At Full 360, we have increased our appetites and expertise as managed service providers for cloud native data architectures. But we’ve also followed Bezos’ theory. Our customers want more, for less. That’s why we are particularly proud of Elastic Data Warehouse (eDW), the product we have been evolving since the first day we ran Vertica in the AWS cloud a decade ago.

There are several reasons why eDW provides more for less. The primary reason is that it was designed for massive scalability from the beginning. So we have never had to change anything basic about its architecture. When we were getting started, in the days before Redshift, we built one of the largest columnar data warehouse clusters ever in the AWS cloud.

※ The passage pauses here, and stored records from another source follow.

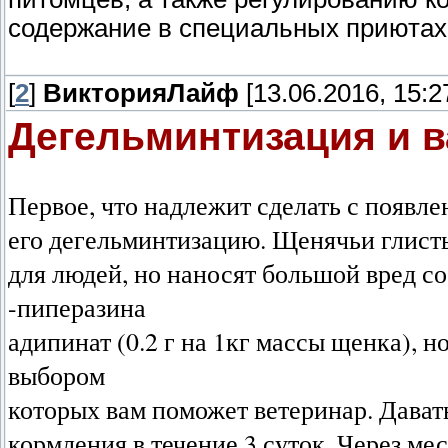
содержание в специальных приютах
[
2
]
ВикторияЛайф
[13.06.2016, 15:2
Дегельминтизация и 
Первое, что надлежит сделать с появле
его дегельминтизацию. Щенячьи глист
для людей, но наносят большой вред со
-пиперазина
адипинат (0.2 г на 1кг массы щенка), н
выбором
которых вам поможет ветеринар. Давать 
кормления в течение 3 суток. Через ме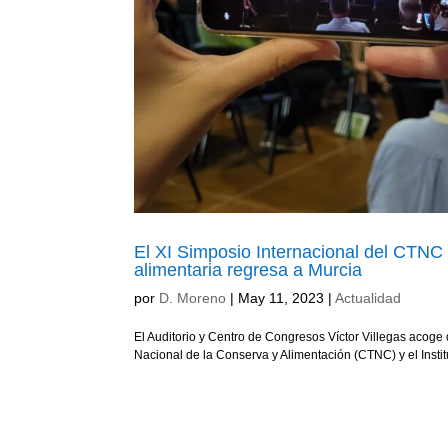
El XI Simposio Internacional del CTNC
alimentaria regresa a Murcia
por
D. Moreno
|
May 11, 2023
|
Actualidad
El Auditorio y Centro de Congresos Víctor Villegas acoge
Nacional de la Conserva y Alimentación (CTNC) y el Institu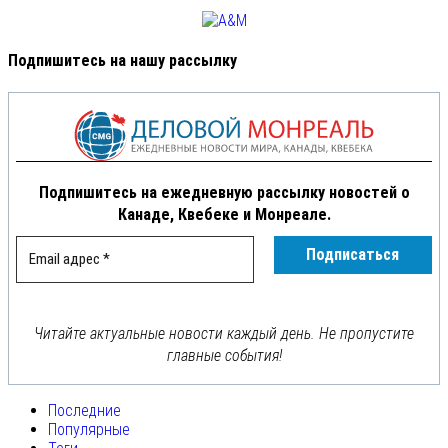
Подпишитесь на нашу рассылку
Подпишитесь на ежедневную рассылку новостей о
Канаде, Квебеке и Монреале.
Читайте актуальные новости каждый день. Не пропустите
главные события!
Последние
Популярные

Secondly, our focus on reliability and ELT speed led us to develop tools and methodologies that integrated well. That included SneaQL and the PITbull Architecture. In 2019 we were all about the evolution of data warehousing in the cloud. We have always employed structured data lakes, and we were always about accelerating the speed of data we process. These built-in advantages of Full 360’s data platform allowed us to leverage our own professional services group to handle much larger customers with complex requirements than most companies our size. We have always been built for speed and efficiency. That translates to lower costs because we are sure-footed when it comes to data architecture and workload deployments.

In 2020 we had time to do some introspection and rethink what we had here. We’ve always had the confidence to do what so many skeptics said was ‘impossible’ in the enterprise data warehousing space, including innovations like ML for aircraft scheduling that integrates legacy systems. In partnership with industry experts we have realigned ourselves to work within the framework of Unified Cloud Analytics. Our unique strength in this area is that we are not far off in practice from the core of the vision. While many others will adopt this vision, we can say that we have been pioneers and notably that we have been successful in bringing down the overall costs of cloud-first data architecture and managed services. We have been rightsizing our customers’ implementations for many years.

The vision of Unified Cloud Analytics depends on two premises that we think are self-evident. The first is the emergence of cloud supremacy. More enterprise data is in the cloud today than is on premise. We expect that fraction to increase to 63% by the end of this year. Secondly, the emergence of the unified analytics warehouse is making its presence felt. Full 360 has been building multi-tier data architectures for years now, integrating traditional data warehouses with new data lakes and new realtime streams. We have long been aiming for mastery of multi-structured, multi-latency data in a single platform. That platform is the basis of Full 360's managed service business, and it is the principle behind the development of Elastic Data Warehouse.

It bears repeating that Vertica is the core of our eDW platform. We have reduced the complexity of managing Vertica in the cloud so that it is both approachable and affordable, even for SMB customers. The promise of elasticity has long been understood, but very few businesses have been able to reliably scale down or turn off their analytic data warehouses over the weekends. We have made it easy. In fact for our own purposes we even have Slack integrations that remind us at the end of the day to turn off multi-node clusters we have running for development and test. That’s efficiency.

You may have come to this point wondering why there’s a picture of Niagara Falls above. Did you know that engineers turned them off in 1969? It takes quite a bit of skill to pull that off, but the proper engineering can make it happen. We’ve made it easy to make such dramatic changes possible regularly in your AWS account, saving you money and headaches.

eDW is now part of the Opentext Analytics Database.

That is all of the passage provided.